Many companies have recently modified their 401(k) plans to add a “brokerage window,” sometimes also known as a “self-directed account” or “self-directed brokerage account.” Rather than limiting participants to specified investment options (which may or may not include the employer’s own stock), plans with brokerage windows offer participants the ability to trade most of the listed stocks, mutual funds and exchange-traded funds within a brokerage’s offering.
Leaving aside whether this level of investment freedom is advisable for many retirement plan participants, employers must consider the Securities Act implications of providing such an option. Companies that allow employees to purchase employer stock through their 401(k) plans are already well aware of the securities law requirements and restrictions related to that plan feature. However, what if a plan with no employer stock investment alternative is modified to include a brokerage window that does not prohibit employee contributions from being invested in employer stock? Could this constitute an offer of employer stock requiring Securities Act registration?

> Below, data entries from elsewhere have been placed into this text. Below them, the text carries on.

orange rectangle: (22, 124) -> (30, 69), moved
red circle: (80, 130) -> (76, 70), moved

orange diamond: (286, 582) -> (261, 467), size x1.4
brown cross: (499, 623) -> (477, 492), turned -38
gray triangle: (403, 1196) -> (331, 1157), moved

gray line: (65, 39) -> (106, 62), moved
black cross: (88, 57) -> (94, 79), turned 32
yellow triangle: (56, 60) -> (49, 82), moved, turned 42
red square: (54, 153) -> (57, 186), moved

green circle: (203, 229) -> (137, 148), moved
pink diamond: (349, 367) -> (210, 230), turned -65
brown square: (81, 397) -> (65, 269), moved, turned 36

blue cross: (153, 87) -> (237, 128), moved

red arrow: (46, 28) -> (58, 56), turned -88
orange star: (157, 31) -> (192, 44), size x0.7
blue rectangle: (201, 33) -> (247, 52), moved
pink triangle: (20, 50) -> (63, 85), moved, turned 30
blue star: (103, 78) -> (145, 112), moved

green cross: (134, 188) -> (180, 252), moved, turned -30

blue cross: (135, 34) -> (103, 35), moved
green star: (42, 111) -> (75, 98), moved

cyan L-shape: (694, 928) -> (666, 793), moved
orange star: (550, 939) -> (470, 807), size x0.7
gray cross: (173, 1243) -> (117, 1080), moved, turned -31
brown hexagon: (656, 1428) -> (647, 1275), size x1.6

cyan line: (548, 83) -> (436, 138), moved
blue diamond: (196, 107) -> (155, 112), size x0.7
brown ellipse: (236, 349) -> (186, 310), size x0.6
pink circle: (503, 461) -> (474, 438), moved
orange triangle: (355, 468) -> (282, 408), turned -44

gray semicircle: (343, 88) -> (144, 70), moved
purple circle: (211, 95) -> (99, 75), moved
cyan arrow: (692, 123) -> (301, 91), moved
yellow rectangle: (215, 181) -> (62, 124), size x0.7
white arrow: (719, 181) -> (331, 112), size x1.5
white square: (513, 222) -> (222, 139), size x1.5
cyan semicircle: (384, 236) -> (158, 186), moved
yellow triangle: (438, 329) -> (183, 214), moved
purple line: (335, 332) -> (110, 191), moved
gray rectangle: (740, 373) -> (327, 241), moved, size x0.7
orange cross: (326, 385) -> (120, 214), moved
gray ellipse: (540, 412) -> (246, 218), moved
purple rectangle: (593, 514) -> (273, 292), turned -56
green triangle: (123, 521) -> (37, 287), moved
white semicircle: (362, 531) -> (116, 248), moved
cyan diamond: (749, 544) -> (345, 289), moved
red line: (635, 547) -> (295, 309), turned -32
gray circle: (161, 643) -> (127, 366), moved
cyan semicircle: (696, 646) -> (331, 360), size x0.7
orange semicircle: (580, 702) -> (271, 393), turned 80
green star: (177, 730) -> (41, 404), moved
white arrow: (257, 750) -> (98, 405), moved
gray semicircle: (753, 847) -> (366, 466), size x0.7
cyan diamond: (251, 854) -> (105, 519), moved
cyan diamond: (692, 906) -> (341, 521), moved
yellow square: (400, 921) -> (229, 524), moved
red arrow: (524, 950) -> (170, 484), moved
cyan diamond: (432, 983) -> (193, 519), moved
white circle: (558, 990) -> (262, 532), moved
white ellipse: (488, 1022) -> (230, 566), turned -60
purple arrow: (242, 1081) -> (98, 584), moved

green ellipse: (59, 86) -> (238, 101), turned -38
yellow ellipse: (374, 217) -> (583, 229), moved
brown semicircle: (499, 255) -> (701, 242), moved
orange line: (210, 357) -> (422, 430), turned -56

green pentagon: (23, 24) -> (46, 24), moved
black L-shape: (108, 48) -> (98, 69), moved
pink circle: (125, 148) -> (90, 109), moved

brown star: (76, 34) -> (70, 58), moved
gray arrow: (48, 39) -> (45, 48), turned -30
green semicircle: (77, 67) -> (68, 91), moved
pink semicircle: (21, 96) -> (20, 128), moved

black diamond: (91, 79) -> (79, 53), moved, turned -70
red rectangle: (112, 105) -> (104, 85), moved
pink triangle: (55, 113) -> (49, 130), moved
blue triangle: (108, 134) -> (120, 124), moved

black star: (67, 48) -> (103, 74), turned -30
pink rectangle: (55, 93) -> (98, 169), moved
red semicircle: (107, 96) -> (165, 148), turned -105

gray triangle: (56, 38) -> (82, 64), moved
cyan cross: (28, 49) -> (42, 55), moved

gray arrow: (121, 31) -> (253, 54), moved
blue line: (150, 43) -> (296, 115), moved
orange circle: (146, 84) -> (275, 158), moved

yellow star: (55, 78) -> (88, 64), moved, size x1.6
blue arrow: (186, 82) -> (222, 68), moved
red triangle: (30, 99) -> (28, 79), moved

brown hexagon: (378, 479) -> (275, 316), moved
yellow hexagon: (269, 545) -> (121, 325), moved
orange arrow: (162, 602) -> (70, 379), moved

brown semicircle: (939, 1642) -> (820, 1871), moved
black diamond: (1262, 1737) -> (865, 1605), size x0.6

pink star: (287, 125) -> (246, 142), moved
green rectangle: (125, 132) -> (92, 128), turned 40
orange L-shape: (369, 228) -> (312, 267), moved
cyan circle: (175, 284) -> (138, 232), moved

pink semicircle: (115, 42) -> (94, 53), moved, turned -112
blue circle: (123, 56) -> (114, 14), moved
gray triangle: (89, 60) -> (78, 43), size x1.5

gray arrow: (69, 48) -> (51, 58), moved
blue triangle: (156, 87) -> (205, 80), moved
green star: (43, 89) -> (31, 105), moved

While this might seem like a stretch, the SEC previously addressed analogous concerns in the context of employee stock purchase plans. A new CDI 139.33 from the Division of Corporation Finance now provides guidance on exactly this issue regarding 401(k) plans by referring back to its long-standing ESPP guidance.
The answer, says the staff, depends on the extent of the employer company’s involvement in the brokerage window investment option. The concern is whether there is an “attempt or offer to dispose of, or solicitation of an offer to buy, a security or interest in a security, for value” within the meaning of Securities Act Section 2(a)(3) and depends on the degree and type of participation by employer companies or their affiliates.
The CDI states that, in the context of a self-directed brokerage window in which plan participants could trade in employer securities with employee contributions, the staff will not consider the employer to be offering its stock to its employees for purposes of Securities Act registration where the employer company and the 401(k) plan do no more than:
describe the brokerage window as part of the investment alternatives under the plan,
make payroll deductions, and
pay administrative expenses not in any way tied to particular investments selected by employees,
and take no action to draw employees’ attention to the possibility of investing in employer securities through the brokerage window.
This approach is generally consistent with the staff’s position regarding the registration of open market employee stock purchase plans set forth in SEC Release 33-4790 issued way back in 1965.